Notice Data synchronization may incur Internet traffic fees.

Overview

  1. Prepare a MySQL data source.
  2. Create an Alibaba Cloud Elastic Compute Service (ECS) instance that resides in the same Virtual Private Cloud (VPC) as your Elasticsearch cluster. This ECS instance collects data from data sources and writes the data to your Elasticsearch cluster. Data Integration issues the tasks to perform these operations.
  3. Activate Data Integration and add the ECS instance to it as a resource to run data synchronization tasks.
  4. Configure a data synchronization script and schedule it to run periodically.
  5. Create an Elasticsearch cluster to store the data synchronized by Data Integration.

Preparations

  1. Create a database.

    You can use an ApsaraDB for RDS database or create a database on your local server. In this topic, an ApsaraDB RDS for MySQL database is used. Join two MySQL tables and then synchronize data to your Elasticsearch cluster. The following figures show the two MySQL tables. For more information, see Quick Start.

    Figure 1. Table 1
    Table 1
    Figure 2. Table 2
    Table 2
  2. Create a VPC and a VSwitch.
  3. Create an Elasticsearch cluster.
    Notice The region, VPC, and VSwitch that you specify for the Elasticsearch cluster must be the same as those created in the previous step.
  4. Enable the Auto Indexing feature for the Elasticsearch cluster. For more information, see Enable auto indexing.
  5. Create an ECS instance that is in the same region, zone, and VPC as the Elasticsearch cluster. Assign a public IP address to the ECS instance or bind an Elastic IP address to the ECS instance.
    Note
    • You can also use an existing ECS instance.
    • We recommend that you choose CentOS 6.X, CentOS 7.X, or Aliyun Linux for your ECS instance.
    • If you want the ECS instance to execute MaxCompute tasks or data synchronization tasks, make sure that the ECS instance runs Python 2.6 or 2.7. The default Python version in CentOS 5.X is 2.4, whereas other operating systems have Python 2.6 or later installed.
    • Make sure that your ECS instance is assigned a public IP address.
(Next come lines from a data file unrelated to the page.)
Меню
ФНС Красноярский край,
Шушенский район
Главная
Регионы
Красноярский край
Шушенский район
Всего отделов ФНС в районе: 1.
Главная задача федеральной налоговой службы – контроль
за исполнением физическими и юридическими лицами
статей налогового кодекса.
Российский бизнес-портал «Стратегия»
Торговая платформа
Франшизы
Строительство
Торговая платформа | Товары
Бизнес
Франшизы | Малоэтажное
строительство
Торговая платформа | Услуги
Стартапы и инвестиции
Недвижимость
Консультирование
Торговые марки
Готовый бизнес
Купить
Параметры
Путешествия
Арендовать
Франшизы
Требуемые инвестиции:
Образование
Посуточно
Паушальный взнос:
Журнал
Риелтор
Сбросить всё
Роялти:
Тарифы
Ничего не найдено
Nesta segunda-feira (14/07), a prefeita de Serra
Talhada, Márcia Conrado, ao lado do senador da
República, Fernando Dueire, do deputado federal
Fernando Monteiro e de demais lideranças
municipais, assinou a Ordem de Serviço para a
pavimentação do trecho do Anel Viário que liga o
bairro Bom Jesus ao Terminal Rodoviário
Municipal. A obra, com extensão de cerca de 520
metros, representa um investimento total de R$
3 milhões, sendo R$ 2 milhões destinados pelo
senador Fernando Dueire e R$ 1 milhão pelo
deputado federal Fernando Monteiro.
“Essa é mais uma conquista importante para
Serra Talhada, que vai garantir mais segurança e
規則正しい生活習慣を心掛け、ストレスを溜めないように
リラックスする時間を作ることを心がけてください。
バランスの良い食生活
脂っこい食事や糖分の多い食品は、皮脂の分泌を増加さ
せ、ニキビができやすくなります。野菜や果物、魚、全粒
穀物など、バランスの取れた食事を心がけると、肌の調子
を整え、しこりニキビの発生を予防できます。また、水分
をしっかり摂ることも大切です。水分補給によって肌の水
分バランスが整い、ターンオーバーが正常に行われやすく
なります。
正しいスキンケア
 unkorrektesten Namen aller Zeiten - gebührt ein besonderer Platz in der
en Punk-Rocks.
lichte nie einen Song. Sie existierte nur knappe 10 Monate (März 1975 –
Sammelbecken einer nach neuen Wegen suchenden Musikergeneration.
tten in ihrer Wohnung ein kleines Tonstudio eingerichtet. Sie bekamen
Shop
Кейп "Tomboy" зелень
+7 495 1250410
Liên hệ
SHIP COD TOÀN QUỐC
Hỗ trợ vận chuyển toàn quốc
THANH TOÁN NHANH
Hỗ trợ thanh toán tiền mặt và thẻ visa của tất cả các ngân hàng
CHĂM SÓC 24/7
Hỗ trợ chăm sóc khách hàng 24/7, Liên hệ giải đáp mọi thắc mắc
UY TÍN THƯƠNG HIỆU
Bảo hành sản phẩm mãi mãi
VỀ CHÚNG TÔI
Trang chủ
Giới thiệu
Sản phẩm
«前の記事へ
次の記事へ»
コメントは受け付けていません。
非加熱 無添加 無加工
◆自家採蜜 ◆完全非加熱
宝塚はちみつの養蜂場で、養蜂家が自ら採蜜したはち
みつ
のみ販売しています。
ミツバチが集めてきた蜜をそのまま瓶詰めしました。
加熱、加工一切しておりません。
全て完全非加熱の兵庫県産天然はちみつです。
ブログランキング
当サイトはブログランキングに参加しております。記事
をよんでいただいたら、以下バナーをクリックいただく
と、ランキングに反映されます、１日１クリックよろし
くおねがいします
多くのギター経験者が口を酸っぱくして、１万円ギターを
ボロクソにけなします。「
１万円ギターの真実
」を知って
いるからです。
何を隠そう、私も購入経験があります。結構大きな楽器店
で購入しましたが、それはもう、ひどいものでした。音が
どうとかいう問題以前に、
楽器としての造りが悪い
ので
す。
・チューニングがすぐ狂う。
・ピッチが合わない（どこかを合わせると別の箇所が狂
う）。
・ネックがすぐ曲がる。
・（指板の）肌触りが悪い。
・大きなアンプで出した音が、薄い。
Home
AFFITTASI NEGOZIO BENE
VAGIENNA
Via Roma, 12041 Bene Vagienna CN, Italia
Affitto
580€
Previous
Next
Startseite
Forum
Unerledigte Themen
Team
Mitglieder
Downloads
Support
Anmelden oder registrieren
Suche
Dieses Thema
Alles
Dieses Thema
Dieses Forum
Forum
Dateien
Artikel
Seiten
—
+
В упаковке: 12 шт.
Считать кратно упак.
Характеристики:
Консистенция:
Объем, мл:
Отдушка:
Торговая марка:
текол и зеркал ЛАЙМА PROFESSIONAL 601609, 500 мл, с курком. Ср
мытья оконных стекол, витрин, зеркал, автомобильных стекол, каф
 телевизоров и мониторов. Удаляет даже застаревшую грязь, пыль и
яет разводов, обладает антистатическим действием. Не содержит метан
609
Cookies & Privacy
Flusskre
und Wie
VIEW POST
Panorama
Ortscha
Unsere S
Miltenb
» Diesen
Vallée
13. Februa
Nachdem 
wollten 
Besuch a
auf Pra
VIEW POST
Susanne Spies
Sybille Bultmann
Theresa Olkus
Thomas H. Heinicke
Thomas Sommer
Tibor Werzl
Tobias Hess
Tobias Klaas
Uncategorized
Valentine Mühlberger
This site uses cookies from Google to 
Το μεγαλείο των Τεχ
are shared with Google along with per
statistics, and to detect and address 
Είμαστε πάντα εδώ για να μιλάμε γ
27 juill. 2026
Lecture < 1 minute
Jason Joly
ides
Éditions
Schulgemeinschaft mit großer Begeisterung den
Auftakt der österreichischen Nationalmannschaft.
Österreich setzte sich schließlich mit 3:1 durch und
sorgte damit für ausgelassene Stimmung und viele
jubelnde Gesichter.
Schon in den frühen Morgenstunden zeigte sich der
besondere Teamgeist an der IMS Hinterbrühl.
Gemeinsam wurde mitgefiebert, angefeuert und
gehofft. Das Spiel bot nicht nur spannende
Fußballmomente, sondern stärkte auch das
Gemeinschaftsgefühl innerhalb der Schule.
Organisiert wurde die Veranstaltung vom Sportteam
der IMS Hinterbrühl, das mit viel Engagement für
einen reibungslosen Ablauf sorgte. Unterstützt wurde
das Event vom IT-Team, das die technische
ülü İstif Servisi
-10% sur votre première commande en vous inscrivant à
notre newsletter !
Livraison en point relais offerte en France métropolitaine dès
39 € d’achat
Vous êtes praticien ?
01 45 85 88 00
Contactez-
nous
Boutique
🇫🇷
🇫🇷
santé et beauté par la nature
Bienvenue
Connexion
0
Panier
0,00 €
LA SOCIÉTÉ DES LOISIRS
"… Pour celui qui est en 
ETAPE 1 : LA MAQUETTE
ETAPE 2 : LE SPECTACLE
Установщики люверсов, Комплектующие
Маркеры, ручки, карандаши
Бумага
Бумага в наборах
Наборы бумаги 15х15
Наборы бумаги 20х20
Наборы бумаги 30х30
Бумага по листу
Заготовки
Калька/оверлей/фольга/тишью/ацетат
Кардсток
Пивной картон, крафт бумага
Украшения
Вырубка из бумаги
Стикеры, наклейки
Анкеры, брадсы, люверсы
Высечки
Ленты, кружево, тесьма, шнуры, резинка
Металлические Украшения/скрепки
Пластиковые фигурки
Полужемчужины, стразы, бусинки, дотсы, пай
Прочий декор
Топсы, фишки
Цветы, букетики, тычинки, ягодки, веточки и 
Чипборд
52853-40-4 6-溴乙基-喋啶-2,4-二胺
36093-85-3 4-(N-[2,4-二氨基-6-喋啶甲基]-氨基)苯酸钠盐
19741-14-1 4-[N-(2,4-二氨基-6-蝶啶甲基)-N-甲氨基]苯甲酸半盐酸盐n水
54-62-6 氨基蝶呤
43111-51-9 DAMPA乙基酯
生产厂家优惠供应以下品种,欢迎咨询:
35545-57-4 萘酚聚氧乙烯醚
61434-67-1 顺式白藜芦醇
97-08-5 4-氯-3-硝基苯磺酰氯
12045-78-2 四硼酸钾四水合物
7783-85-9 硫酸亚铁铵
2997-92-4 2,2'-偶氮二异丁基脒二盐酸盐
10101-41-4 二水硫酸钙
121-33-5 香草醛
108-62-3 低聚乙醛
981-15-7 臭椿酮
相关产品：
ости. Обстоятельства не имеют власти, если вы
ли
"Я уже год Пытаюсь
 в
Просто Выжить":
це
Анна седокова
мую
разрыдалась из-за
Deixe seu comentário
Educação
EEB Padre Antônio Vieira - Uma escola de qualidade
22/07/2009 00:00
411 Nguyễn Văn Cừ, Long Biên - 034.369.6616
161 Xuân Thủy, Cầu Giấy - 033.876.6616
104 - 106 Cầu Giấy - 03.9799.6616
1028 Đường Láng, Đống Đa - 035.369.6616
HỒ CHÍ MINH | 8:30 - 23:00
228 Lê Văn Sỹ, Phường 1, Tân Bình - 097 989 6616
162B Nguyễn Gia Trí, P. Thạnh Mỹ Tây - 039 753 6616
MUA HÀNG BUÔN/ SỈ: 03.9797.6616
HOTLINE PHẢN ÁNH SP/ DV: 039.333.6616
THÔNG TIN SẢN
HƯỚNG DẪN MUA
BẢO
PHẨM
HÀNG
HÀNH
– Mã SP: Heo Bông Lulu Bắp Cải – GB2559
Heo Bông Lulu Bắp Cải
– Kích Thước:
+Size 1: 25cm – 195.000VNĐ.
Create a resource group and add a data source

  1. Log on to the DataWorks console. In the left-side navigation pane, click Workspaces. On the Workspaces page, find the target workspace and click Data Integration in the Actions column.
    If you have activated Data Integration or DataWorks, the Overview page appears.Data Integration activated

    If you have not activated Data Integration or DataWorks, activate it as prompted. Data Integration or DataWorks activation incurs fees. Read and understand the description of charges before activation.

  2. In the left-side navigation pane of the Data Integration console, click Custom Resource Group.
  3. In the upper-right corner of the page that appears, click Add Resource Group to configure the ECS instance that you have created in the VPC as a scheduling resource.
    1. Add a server.

      Enter a resource group name and specify the required parameters. In this example, add the created ECS instance. The following table describes the server parameters.

      Add Resource Group
      Parameter Description
      ECS UUID Connect to an ECS instance, run the dmidecode | grep UUID command, and enter the return value into this field.
      Server IP The public IP address of the ECS instance. To obtain the information, log on to the ECS console and click the ECS instance name. The information is displayed in the Configuration Information section.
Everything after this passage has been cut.